**TASK DESCRIPTION:** Nothing outside the range below should be printed. Output exactly the lines from the line with "Here are the" to the line with "Shared Access signatures", both included.

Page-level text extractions
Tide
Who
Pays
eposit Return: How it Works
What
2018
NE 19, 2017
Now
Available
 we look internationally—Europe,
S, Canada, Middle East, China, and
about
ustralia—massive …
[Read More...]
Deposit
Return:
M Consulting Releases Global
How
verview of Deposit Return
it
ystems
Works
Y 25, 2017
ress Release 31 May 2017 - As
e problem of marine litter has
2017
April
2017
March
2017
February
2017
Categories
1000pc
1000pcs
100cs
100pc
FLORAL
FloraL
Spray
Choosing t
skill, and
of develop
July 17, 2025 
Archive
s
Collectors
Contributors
---
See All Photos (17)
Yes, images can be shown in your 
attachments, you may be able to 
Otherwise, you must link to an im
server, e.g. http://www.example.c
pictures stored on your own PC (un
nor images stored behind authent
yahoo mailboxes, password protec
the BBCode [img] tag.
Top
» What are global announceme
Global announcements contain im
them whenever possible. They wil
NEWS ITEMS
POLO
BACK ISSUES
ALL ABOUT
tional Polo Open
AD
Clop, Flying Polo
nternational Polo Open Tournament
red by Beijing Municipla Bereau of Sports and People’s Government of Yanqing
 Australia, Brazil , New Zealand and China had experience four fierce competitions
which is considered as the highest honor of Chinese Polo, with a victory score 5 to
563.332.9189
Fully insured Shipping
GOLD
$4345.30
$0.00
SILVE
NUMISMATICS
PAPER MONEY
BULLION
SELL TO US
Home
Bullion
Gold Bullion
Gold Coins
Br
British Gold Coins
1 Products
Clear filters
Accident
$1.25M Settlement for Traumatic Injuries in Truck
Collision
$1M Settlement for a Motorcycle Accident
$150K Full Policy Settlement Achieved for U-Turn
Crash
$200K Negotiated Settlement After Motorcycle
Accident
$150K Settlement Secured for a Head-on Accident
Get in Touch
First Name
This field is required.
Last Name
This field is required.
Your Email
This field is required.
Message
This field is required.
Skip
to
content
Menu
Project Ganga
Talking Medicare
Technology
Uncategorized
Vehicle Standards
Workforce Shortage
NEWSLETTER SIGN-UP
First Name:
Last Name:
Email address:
* * *
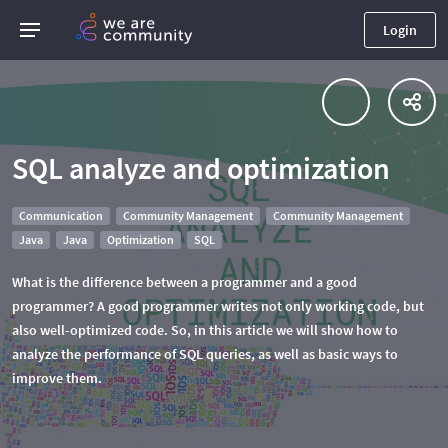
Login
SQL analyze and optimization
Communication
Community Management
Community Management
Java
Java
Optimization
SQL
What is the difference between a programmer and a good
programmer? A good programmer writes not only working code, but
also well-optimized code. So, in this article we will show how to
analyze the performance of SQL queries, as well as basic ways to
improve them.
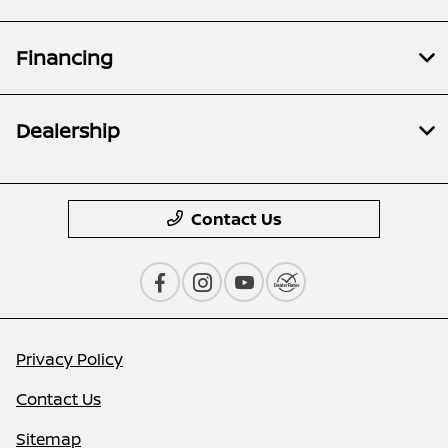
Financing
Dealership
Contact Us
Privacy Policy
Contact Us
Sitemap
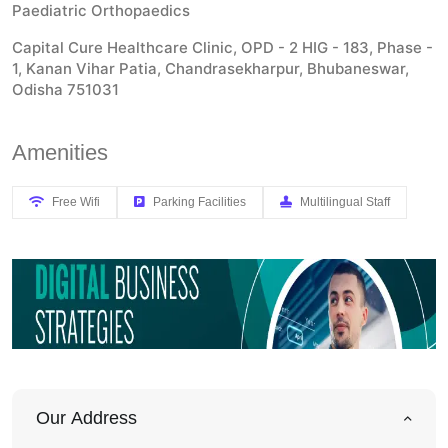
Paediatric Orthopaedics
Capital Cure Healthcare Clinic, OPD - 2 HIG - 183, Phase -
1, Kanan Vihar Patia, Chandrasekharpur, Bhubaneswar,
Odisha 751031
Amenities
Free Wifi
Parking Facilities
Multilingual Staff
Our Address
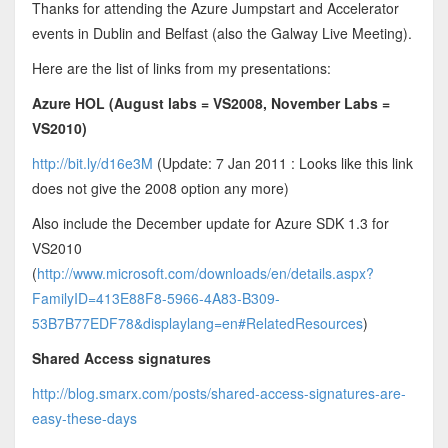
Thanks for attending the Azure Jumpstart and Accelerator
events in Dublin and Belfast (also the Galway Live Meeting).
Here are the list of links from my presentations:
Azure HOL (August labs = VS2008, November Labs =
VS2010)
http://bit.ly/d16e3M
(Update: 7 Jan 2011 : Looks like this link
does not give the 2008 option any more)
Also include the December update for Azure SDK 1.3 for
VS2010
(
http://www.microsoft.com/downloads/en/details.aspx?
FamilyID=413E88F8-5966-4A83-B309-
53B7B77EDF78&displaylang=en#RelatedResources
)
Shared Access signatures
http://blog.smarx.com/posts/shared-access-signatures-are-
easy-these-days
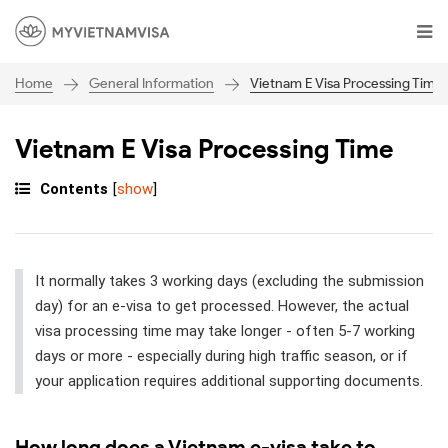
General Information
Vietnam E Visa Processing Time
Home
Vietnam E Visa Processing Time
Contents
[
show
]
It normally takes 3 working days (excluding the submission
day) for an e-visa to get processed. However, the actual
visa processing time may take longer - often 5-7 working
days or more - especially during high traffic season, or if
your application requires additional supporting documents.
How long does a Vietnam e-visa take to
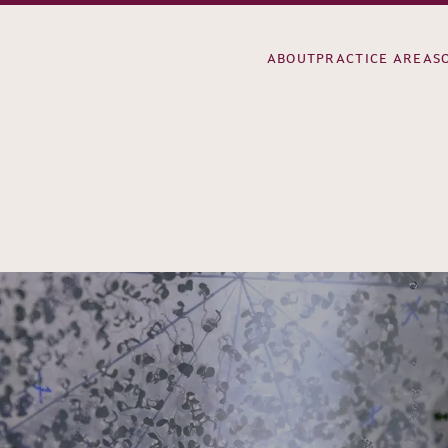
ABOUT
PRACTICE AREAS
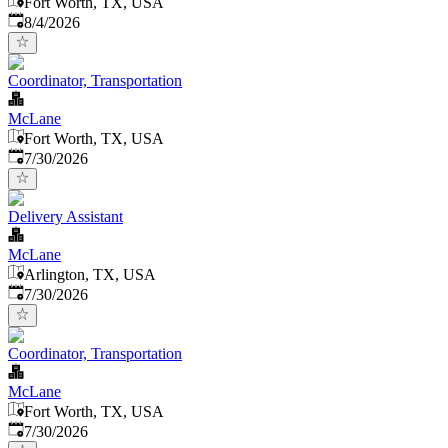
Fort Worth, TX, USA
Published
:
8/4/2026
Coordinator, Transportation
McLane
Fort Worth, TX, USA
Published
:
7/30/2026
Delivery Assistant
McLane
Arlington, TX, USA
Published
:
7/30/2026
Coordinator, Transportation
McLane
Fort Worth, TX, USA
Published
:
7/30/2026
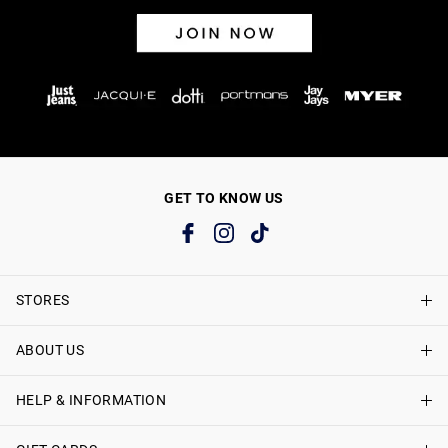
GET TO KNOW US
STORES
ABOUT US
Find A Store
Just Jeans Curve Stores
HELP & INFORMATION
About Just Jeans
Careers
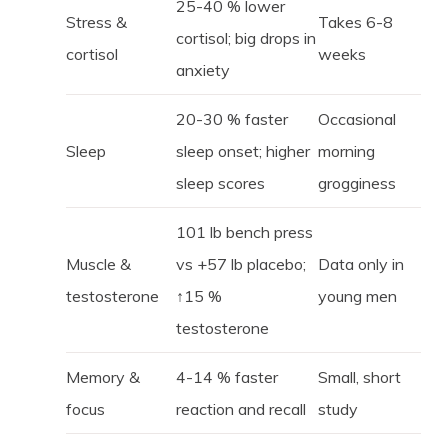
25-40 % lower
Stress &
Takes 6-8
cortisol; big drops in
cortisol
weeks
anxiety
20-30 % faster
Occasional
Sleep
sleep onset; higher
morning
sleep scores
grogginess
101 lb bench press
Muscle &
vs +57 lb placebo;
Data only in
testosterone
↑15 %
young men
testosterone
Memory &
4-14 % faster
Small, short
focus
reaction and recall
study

**ANSWER SPACE:**
Here are the list of links from my presentations:
Azure HOL (August labs = VS2008, November Labs =
VS2010)
http://bit.ly/d16e3M
(Update: 7 Jan 2011 : Looks like this link
does not give the 2008 option any more)
Also include the December update for Azure SDK 1.3 for
VS2010
(
http://www.microsoft.com/downloads/en/details.aspx?
FamilyID=413E88F8-5966-4A83-B309-
53B7B77EDF78&displaylang=en#RelatedResources
)
Shared Access signatures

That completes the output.